◆ **Problem**: Look through the material for lines with the word "Mifflin", and copy each one.

◆ **Data for review**:
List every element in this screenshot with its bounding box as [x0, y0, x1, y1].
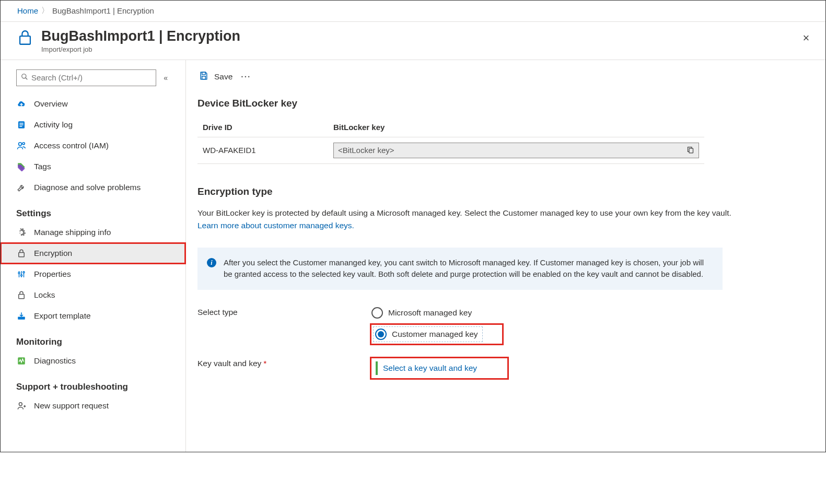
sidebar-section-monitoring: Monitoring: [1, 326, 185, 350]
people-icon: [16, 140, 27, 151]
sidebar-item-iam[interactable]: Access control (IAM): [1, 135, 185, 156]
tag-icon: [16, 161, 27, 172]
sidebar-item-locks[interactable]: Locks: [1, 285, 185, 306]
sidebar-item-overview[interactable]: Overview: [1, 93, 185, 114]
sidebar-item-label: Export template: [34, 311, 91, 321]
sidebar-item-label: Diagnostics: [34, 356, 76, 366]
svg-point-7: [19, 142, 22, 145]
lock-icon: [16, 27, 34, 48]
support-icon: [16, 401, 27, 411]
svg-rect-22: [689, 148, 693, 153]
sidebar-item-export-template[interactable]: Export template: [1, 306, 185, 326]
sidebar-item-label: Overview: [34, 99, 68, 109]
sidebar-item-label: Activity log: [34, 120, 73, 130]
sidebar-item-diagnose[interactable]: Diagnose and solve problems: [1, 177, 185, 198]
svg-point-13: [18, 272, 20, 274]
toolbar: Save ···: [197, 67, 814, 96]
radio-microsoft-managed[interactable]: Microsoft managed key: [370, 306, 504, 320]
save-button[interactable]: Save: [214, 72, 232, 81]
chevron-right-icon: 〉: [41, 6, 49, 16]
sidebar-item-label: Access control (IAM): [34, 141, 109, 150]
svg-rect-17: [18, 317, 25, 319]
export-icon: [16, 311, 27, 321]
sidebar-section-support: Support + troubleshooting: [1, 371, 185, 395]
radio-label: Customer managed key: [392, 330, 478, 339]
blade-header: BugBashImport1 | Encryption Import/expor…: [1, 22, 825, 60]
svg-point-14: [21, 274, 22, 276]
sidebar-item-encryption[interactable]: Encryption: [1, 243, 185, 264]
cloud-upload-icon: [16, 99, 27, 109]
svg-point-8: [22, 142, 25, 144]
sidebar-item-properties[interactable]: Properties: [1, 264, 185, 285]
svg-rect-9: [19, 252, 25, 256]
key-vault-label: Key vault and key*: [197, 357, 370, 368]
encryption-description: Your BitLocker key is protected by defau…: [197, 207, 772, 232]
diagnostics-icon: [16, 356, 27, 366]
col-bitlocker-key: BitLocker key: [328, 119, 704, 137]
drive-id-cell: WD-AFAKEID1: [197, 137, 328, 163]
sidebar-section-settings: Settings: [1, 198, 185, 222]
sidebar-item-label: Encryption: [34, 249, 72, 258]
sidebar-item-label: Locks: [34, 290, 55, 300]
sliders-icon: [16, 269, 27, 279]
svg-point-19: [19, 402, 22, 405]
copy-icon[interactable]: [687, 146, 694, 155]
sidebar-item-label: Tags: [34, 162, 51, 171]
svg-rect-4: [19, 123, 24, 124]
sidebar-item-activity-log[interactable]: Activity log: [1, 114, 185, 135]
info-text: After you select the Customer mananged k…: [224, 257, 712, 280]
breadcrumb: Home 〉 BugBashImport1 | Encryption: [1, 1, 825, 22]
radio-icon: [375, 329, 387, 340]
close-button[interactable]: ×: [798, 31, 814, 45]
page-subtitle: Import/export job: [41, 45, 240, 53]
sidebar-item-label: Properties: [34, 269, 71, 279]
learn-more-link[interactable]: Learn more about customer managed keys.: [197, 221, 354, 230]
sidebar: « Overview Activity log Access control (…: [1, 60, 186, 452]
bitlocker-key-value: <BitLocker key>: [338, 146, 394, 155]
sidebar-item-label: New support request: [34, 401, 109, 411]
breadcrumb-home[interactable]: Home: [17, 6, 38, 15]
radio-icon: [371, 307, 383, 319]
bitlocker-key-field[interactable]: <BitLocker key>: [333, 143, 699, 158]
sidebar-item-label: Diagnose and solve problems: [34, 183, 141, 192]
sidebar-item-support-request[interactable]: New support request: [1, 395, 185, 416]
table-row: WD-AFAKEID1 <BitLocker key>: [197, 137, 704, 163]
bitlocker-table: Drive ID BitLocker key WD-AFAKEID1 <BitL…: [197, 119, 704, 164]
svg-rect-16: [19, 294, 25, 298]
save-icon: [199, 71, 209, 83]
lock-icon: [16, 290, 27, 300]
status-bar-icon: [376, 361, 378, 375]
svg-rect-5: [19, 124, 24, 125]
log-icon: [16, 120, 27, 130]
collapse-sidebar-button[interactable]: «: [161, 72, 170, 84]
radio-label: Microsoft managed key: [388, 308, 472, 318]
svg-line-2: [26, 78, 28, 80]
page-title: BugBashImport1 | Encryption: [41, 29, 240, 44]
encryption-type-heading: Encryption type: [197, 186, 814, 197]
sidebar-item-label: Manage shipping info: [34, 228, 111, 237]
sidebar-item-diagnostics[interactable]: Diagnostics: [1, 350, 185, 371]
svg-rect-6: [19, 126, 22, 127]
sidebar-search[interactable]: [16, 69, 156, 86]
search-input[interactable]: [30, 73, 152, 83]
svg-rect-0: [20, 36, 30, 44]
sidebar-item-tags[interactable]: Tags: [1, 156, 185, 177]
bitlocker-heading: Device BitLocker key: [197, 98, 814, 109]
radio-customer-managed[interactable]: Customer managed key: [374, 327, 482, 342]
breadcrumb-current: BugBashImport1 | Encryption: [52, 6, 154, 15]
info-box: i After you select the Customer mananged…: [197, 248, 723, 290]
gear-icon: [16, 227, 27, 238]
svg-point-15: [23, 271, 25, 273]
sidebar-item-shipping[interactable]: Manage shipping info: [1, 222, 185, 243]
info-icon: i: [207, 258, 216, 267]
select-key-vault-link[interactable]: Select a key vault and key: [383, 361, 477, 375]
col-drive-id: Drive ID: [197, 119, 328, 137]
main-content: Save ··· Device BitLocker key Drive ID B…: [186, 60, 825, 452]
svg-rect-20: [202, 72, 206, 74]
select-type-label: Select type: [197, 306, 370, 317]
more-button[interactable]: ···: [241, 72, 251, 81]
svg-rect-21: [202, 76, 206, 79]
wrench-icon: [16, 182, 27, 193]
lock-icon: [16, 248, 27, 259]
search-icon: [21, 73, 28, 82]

--

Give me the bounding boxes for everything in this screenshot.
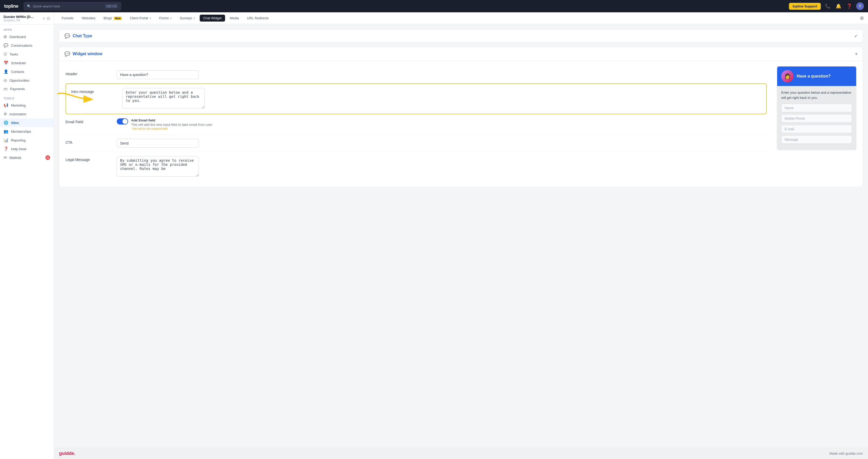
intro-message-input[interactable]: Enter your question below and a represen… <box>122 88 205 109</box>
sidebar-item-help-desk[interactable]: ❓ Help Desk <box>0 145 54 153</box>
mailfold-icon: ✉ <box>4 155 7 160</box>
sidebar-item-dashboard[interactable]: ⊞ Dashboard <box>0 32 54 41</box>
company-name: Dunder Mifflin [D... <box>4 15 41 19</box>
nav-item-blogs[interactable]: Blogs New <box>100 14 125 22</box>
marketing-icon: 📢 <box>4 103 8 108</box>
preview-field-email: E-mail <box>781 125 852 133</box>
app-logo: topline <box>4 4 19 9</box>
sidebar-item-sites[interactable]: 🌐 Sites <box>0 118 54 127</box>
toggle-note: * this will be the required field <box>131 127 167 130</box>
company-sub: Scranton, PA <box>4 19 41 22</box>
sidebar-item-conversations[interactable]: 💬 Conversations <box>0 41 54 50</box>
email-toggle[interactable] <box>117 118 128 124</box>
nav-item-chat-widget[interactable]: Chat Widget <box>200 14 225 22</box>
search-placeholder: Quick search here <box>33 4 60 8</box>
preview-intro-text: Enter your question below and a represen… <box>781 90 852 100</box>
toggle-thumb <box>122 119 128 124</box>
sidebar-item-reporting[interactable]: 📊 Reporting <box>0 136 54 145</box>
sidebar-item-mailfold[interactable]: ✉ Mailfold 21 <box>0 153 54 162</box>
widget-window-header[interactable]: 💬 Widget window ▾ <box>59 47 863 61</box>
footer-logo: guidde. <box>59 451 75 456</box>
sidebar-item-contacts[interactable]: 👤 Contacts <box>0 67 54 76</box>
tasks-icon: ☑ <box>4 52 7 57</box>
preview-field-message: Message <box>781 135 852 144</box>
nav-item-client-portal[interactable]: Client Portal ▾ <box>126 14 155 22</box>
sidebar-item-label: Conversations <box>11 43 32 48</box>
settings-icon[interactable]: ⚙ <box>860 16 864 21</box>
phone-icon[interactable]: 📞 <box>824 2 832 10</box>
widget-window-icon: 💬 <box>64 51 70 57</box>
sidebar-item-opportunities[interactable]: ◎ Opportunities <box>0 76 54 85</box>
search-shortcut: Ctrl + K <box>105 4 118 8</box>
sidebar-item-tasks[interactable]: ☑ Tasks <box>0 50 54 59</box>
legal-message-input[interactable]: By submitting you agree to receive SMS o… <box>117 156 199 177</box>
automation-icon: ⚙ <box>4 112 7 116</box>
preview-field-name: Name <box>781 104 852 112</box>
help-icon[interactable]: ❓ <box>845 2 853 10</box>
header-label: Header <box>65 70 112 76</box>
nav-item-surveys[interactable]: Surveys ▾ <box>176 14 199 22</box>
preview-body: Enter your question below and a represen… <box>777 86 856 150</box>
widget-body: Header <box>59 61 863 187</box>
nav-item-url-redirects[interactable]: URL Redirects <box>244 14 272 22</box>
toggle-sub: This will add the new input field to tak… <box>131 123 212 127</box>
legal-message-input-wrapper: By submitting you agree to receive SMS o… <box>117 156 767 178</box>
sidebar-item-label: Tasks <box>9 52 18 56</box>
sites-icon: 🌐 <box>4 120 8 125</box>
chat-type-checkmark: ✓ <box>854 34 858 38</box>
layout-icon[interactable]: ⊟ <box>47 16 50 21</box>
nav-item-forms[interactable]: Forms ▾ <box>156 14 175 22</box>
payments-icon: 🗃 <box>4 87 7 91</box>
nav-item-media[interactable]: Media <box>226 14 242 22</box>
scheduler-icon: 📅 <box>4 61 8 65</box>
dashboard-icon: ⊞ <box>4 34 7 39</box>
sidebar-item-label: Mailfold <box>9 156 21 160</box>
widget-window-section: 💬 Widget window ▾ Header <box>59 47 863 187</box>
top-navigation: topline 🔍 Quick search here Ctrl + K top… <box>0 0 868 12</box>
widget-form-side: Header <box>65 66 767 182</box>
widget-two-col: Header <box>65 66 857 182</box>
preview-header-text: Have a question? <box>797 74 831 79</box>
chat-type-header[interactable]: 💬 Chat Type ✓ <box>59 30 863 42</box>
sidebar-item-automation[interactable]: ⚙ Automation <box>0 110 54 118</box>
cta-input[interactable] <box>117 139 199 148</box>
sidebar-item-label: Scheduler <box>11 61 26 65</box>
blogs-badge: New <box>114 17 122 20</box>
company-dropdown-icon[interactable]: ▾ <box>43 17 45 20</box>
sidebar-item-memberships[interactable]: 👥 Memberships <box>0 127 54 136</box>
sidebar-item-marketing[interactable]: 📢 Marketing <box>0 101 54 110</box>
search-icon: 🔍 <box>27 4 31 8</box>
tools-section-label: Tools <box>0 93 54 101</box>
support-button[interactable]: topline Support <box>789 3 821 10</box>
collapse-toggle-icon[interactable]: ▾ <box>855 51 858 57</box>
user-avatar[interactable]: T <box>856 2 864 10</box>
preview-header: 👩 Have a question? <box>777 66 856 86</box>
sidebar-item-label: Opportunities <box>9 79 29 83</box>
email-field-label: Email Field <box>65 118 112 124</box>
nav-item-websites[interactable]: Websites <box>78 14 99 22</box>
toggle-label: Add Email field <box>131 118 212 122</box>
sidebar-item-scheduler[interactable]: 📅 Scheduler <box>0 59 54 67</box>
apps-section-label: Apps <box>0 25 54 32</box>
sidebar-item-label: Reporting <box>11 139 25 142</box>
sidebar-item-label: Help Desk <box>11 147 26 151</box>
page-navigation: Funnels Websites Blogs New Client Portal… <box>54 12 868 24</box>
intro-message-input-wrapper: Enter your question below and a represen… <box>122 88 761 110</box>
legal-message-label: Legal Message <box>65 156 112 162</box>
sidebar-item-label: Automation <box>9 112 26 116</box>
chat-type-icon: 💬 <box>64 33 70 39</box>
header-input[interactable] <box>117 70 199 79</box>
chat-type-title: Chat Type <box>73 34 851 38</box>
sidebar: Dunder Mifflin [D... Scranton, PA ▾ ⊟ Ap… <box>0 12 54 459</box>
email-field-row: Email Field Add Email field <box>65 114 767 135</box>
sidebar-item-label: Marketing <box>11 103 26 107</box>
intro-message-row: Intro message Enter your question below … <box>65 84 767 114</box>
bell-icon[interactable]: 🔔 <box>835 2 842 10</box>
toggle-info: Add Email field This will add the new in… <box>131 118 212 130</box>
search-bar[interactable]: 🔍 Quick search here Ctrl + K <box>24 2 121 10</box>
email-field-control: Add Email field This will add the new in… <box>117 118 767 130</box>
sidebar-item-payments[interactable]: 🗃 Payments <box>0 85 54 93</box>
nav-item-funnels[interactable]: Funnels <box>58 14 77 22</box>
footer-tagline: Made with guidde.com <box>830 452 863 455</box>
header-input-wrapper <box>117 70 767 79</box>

◆ **Exercise answer**:
company-name: Dunder Mifflin [D... <box>4 15 41 19</box>
sidebar: Dunder Mifflin [D... Scranton, PA ▾ ⊟ Ap… <box>0 12 54 459</box>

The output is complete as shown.